C’est dans ce pays imaginaire que se forgent les ambitions et que se nourrit la volonté de surmonter les obstacles qui viennent d’un monde que l’on a trop connu, et d’un monde que l’on commence à peine à connaître. Ainsi, l’immigré vit dans un entre-deux permanent, un équilibre fragile entre ce qui a été, ce qui est, et ce qui pourrait être. Cette existence est une richesse inestimable, car elle permet une compréhension profonde de la diversité humaine et une capacité unique à s’adapter et à innover. Elle est aussi une source de tension, car elle implique un sentiment d’appartenance éclaté et la recherche constante d’une identité. En définitive, l’immigré, par son expérience, devient un pont entre les cultures, un messager et un exemple vivant de la beauté complexe de notre monde interconnecté.
Pour les Algériens vivant au Canada, essayons d’imaginer un pays qui serait un mélange des deux, qu’on appellerait Canadadalgérie par exemple (subtile allusion au titre de ce journal)…
Imaginez un pays où les vastes étendues enneigées du Canada rencontrent les chaudes dunes du Sahara. Où les froids océans atlantique et pacifique réservent une anse chaude pour accueillir la bleue Méditerranée. Ce pays hybride, fusionnant la diversité culturelle de l’Algérie avec la tranquillité et l’ordre du Canada, serait un lieu de contrastes saisissants, un lieu « où la vie afflue et s’agite sans cesse, comme l’air dans le ciel et la mer dans la mer. »

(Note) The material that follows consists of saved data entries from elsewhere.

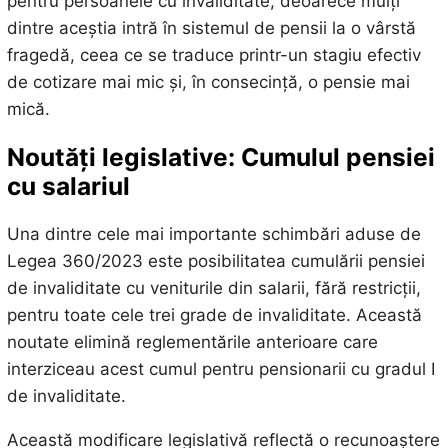
pentru persoanele cu invaliditate, deoarece mulți
dintre aceștia intră în sistemul de pensii la o vârstă
fragedă, ceea ce se traduce printr-un stagiu efectiv
de cotizare mai mic și, în consecință, o pensie mai
mică.
Noutăți legislative: Cumulul pensiei
cu salariul
Una dintre cele mai importante schimbări aduse de
Legea 360/2023 este posibilitatea cumulării pensiei
de invaliditate cu veniturile din salarii, fără restricții,
pentru toate cele trei grade de invaliditate. Această
noutate elimină reglementările anterioare care
interziceau acest cumul pentru pensionarii cu gradul I
de invaliditate.
Această modificare legislativă reflectă o recunoaștere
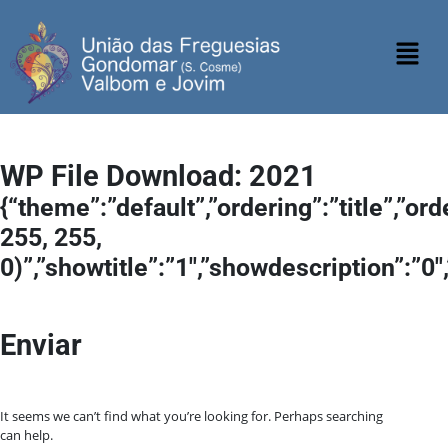
WP File Download:
2021
{“theme”:”default”,”ordering”:”title”,”o
255, 255,
0)”,”showtitle”:”1″,”showdescription”:”
Enviar
It seems we can’t find what you’re looking for. Perhaps searching
can help.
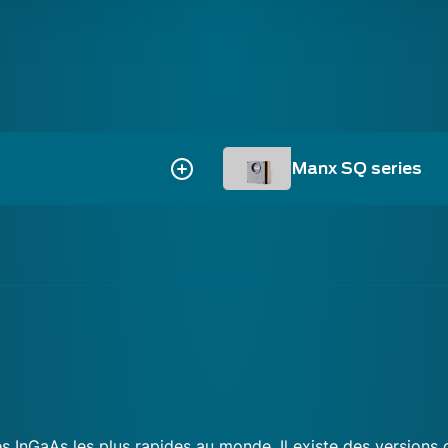
Manx SQ series
s InGaAs les plus rapides au monde. Il existe des versions 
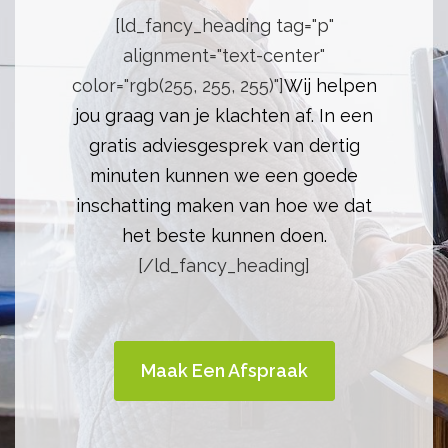
[ld_fancy_heading tag="p"
alignment="text-center"
color="rgb(255, 255, 255)"]
Wij helpen
jou graag van je klachten af. In een
gratis adviesgesprek van dertig
minuten kunnen we een goede
inschatting maken van hoe we dat
het beste kunnen doen.
[/ld_fancy_heading]
Maak Een Afspraak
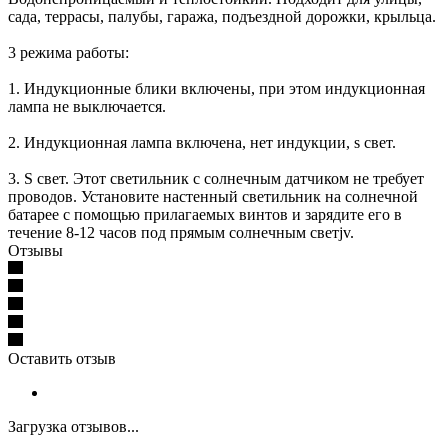
сада, террасы, палубы, гаража, подъездной дорожки, крыльца.
3 режима работы:
1. Индукционные блики включены, при этом индукционная
лампа не выключается.
2. Индукционная лампа включена, нет индукции, s свет.
3. S свет. Этот светильник с солнечным датчиком не требует
проводов. Установите настенный светильник на солнечной
батарее с помощью прилагаемых винтов и зарядите его в
течение 8-12 часов под прямым солнечным светjv.
Отзывы
Оставить отзыв
Загрузка отзывов...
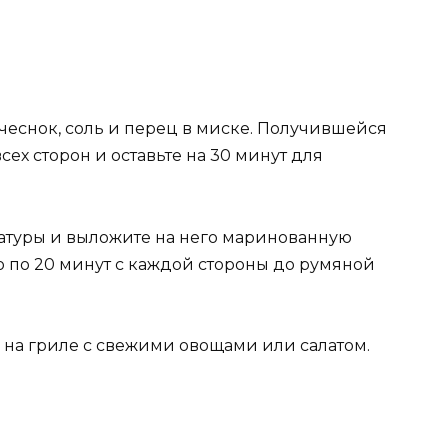
 чеснок, соль и перец в миске. Получившейся
ех сторон и оставьте на 30 минут для
атуры и выложите на него маринованную
о по 20 минут с каждой стороны до румяной
на гриле с свежими овощами или салатом.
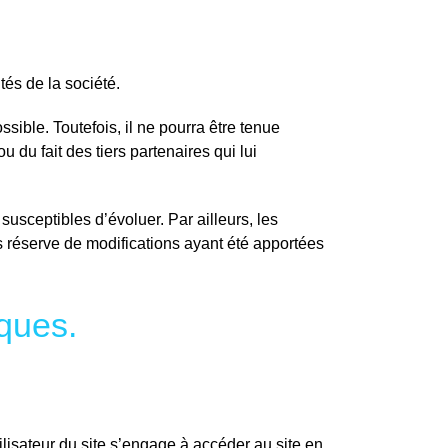
tés de la société.
sible. Toutefois, il ne pourra être tenue
 du fait des tiers partenaires qui lui
susceptibles d’évoluer. Par ailleurs, les
s réserve de modifications ayant été apportées
iques.
tilisateur du site s’engage à accéder au site en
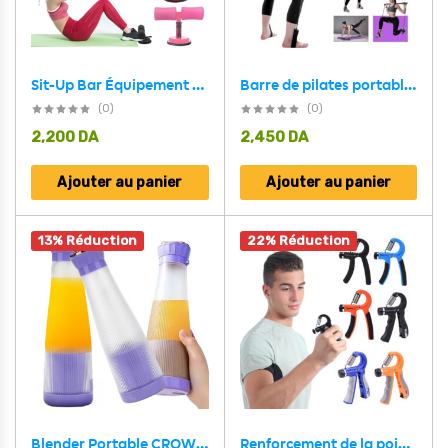
Sit-Up Bar Équipement de fitness à domicile ventouse, aide à s’asseoir, Muscles abdominaux, entraînement du corps
Barre de pilates portable avec bande de résistance réglable
(0)
(0)
2,200
DA
2,450
DA
Ajouter au panier
Ajouter au panier
13% Réduction
22% Réduction
Blender Portable CROWN TYPE Juicer 400 ML
Renforcement de la poignée avec résistance réglable de 11 à 132 lb (5 à 60 kg)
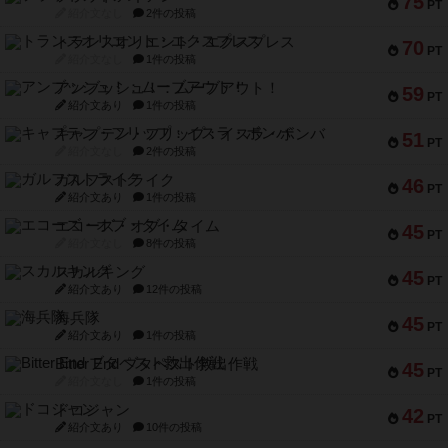
75
PT
紹介文なし
2件の投稿
トランスオリエント・エクスプレス
70
PT
紹介文なし
1件の投稿
アンブッシュ！：ムーブアウト！
59
PT
紹介文あり
1件の投稿
キャプテン・フリップ：イスラ・ボンバ
51
PT
紹介文なし
2件の投稿
ガルフストライク
46
PT
紹介文あり
1件の投稿
エコーズ・オブ・タイム
45
PT
紹介文なし
8件の投稿
スカルキング
45
PT
紹介文あり
12件の投稿
海兵隊
45
PT
紹介文あり
1件の投稿
Bitter End ブタペスト救出作戦
45
PT
紹介文なし
1件の投稿
ドコジャン
42
PT
紹介文あり
10件の投稿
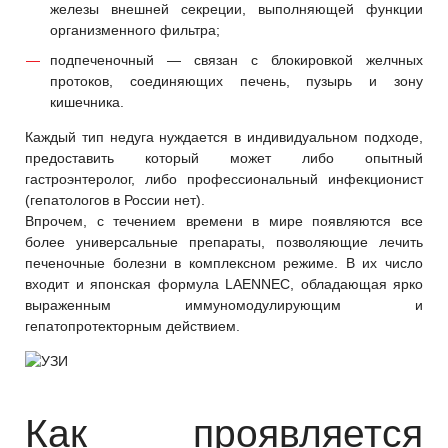
железы внешней секреции, выполняющей функции
организменного фильтра;
подпеченочный — связан с блокировкой желчных
протоков, соединяющих печень, пузырь и зону
кишечника.
Каждый тип недуга нуждается в индивидуальном подходе,
предоставить который может либо опытный
гастроэнтеролог, либо профессиональный инфекционист
(гепатологов в России нет).
Впрочем, с течением времени в мире появляются все
более универсальные препараты, позволяющие лечить
печеночные болезни в комплексном режиме. В их число
входит и японская формула LAENNEC, обладающая ярко
выраженным иммуномодулирующим и
гепатопротекторным действием.
Как проявляется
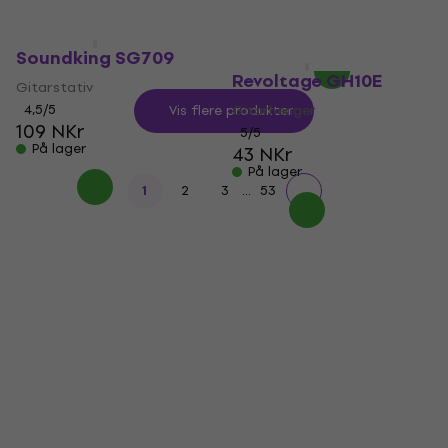
299 NKr
På lager
Soundking SG709
Revoltage GH10E
Gitarstativ
4,5
/5
Gitarhenger
Vis flere produkter
109 NKr
5
/5
På lager
43 NKr
På lager
...
1
2
3
53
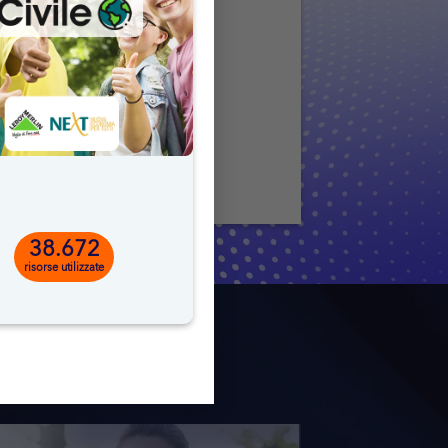
38.672
risorse utilizzate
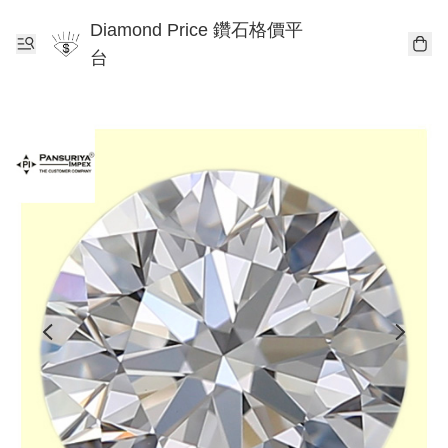
Diamond Price 鑽石格價平
台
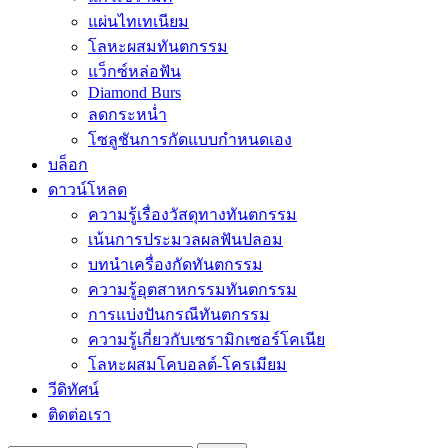
แผ่นไทเทเนียม
โลหะผสมทันตกรรม
แว็กซ์หล่อฟัน
Diamond Burs
ลดกระหน่ำ
โซลูชันการกัดแบบกำหนดเอง
บล็อก
ดาวน์โหลด
ความรู้เรื่องวัสดุทางทันตกรรม
เน้นการประมวลผลฟันปลอม
บทนำเครื่องกัดทันตกรรม
ความรู้อุตสาหกรรมทันตกรรม
การแบ่งปันกรณีทันตกรรม
ความรู้เกี่ยวกับเซรามิกเซอร์โคเนีย
โลหะผสมโคบอลต์-โครเมียม
วีดิทัศน์
ติดต่อเรา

Les villes y seraient des mosaïques architecturales, combinant les styles berbère et mauresque avec les designs modernes et épurés. Les langues officielles seraient innombrables et diverses, créant un riche tissu linguistique. La cuisine serait un mélange délicieux de poutine et de couscous, de friandises au sirop d’érable et de galettes de dattes. Les forêts boréales abriteraient des dromadaires et des caribous, tandis que les oasis accueilleraient des érables et des épicéas. Les sports nationaux varieraient entre le hockey sur glace et le football, et les festivals célébreraient deux fois plus de fêtes, ce qui rendrait le travailleur deux fois plus heureux avec deux fois plus de jours fériés. Ce pays imaginaire serait un symbole de paix et d’unité, montrant que même les climats et cultures les plus divers peuvent coexister harmonieusement.
Mais, n’oublions pas d’être réalistes, même dans nos rêves les plus intimes. On doit attendre des autres mais aussi leur ramener de notre souffle de vie. On doit apprendre des autres mais aussi leur amener quelque chose de notre manière de vivre. Apprendre le pragmatisme mais enseigner à lâcher prise. Apprendre la société et enseigner la famille.
En définitive, reléguons aux oubliettes les trois singes de la sagesse qui ne voient rien, n’entendent pas davantage et ne pipent mot. Au contraire, voyons-nous, écoutons-nous, parlons-nous. De la compréhension nait la paix.
T.A.M.
Je lis ce que je n’ai pas l’habitude de lire. Tarik a grignoté dans la hiérarchie de la pensée critique. Il nous obnibule avec le chiffre 3 qui d’abord un nombre premier et infini toutefois ce qui est infini est toujours fascinant. La sagesse infinie mlne peut être enseigné que l’école du sage.